DESCRIPTION OF THE TASK: Line count for "Quận": give the number of lines in the records below that hold it, and nothing else.
------ SOURCE MATERIAL
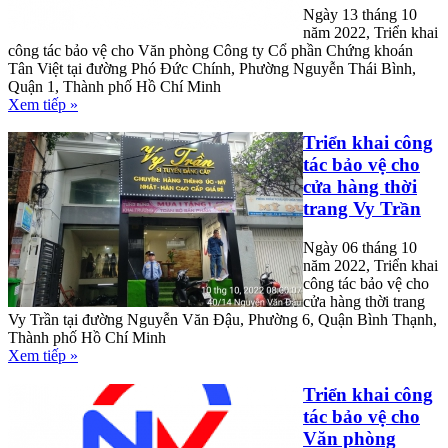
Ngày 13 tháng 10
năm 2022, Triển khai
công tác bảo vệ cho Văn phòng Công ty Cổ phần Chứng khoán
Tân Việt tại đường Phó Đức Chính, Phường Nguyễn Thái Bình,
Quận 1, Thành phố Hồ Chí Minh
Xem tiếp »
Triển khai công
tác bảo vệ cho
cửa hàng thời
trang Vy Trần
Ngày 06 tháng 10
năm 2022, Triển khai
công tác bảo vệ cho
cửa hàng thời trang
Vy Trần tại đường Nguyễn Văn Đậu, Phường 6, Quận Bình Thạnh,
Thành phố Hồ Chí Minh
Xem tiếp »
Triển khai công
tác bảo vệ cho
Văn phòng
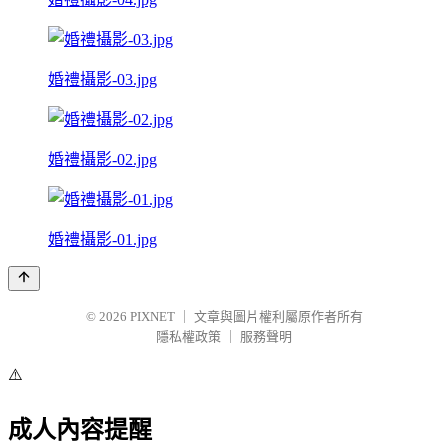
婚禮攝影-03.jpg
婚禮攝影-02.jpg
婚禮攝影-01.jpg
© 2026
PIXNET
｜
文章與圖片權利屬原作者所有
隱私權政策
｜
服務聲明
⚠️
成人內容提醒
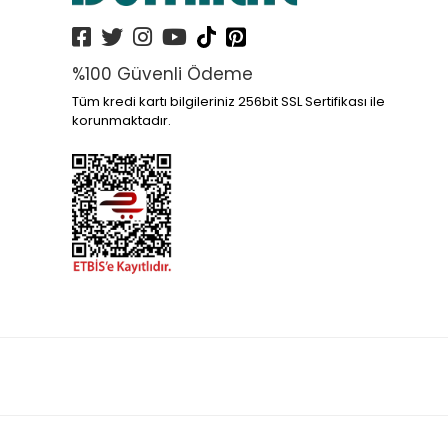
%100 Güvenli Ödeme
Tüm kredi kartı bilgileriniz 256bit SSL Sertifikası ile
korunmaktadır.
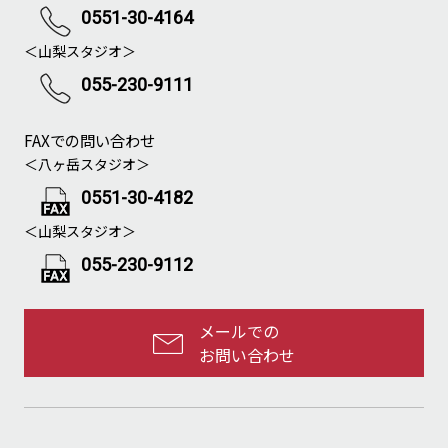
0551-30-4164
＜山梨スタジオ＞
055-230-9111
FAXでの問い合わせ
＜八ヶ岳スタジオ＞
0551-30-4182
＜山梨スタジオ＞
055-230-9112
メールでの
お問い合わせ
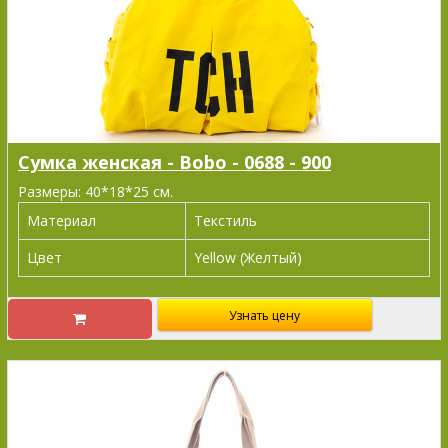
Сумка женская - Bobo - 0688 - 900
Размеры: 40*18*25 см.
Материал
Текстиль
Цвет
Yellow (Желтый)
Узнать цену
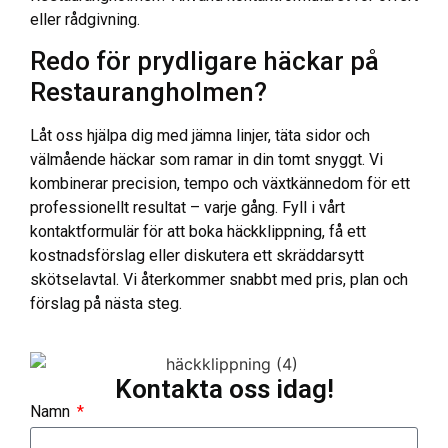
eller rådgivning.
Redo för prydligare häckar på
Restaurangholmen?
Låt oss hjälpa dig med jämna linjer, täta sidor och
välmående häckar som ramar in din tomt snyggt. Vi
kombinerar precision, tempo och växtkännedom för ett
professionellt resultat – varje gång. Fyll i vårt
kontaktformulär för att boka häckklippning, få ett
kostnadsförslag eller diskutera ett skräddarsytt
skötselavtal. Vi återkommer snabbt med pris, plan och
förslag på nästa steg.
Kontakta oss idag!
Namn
------------
RESULT: 2